(Data entries)
—————

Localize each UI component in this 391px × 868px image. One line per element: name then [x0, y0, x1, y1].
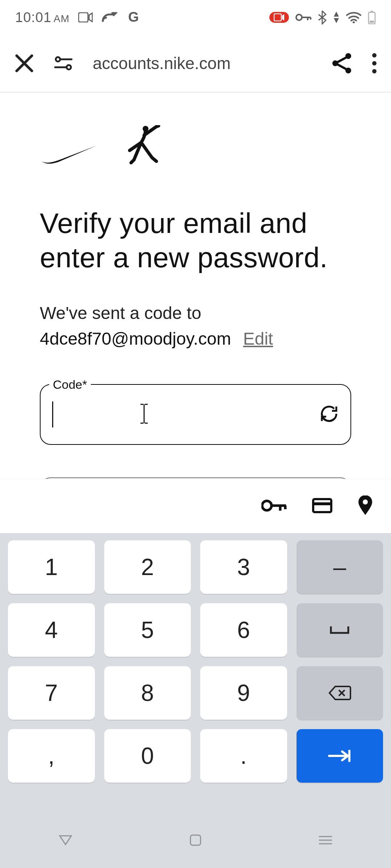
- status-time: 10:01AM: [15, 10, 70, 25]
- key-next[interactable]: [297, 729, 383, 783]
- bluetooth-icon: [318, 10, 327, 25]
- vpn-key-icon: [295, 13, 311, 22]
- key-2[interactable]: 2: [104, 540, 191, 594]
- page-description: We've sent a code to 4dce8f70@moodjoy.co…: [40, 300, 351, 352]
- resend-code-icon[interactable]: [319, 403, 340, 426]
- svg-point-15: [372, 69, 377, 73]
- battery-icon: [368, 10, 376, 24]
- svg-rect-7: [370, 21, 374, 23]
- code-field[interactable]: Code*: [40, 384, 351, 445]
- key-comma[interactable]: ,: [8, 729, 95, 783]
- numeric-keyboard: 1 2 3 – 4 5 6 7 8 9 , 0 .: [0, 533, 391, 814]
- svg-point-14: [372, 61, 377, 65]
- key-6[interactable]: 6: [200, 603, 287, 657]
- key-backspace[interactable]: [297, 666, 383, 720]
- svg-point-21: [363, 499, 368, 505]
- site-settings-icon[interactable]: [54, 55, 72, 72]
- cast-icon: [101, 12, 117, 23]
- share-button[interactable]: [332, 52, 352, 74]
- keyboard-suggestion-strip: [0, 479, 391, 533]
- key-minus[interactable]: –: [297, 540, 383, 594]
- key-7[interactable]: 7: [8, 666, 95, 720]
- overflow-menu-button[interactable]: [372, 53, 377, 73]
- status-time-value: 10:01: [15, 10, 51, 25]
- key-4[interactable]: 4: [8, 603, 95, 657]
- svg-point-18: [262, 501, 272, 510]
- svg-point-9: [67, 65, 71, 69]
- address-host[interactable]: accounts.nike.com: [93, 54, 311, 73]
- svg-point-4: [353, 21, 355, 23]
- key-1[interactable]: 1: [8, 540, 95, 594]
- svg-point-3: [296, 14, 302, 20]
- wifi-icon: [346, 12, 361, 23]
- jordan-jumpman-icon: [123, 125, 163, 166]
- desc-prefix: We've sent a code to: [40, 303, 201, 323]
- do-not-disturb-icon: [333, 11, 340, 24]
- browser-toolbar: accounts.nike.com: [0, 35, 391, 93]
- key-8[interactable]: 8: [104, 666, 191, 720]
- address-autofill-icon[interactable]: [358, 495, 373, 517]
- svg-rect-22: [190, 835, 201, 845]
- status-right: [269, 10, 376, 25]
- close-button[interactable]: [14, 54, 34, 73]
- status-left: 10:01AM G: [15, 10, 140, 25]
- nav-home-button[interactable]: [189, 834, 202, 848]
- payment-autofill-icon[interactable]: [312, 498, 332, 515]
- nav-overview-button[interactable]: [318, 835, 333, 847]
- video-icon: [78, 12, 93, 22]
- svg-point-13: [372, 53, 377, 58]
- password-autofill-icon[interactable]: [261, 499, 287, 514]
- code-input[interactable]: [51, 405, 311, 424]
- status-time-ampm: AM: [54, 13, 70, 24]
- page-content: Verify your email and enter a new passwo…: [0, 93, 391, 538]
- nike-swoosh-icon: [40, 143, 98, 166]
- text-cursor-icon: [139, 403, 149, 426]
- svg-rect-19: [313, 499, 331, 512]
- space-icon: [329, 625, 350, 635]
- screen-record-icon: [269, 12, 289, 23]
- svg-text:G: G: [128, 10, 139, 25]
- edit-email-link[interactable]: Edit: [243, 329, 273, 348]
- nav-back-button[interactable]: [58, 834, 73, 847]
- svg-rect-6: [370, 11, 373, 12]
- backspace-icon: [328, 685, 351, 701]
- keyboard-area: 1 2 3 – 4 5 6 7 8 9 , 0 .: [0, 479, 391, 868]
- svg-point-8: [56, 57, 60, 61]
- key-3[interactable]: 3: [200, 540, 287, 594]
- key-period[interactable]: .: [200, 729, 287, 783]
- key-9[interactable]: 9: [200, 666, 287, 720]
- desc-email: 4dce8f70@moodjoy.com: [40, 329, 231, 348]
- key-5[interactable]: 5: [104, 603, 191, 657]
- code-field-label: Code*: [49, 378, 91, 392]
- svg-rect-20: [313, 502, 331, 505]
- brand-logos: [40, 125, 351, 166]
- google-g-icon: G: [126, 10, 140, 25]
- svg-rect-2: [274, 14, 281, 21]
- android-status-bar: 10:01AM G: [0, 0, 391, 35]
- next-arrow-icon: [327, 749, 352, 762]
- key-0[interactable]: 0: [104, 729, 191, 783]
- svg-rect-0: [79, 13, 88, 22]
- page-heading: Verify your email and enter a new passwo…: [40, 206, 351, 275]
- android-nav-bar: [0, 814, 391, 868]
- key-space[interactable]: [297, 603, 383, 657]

—————

Work instructions —
Find "android" in the data above. Report each line where it appears.

Completed exercise —
- android-status-bar: 10:01AM G: [0, 0, 391, 35]
- android-nav-bar: [0, 814, 391, 868]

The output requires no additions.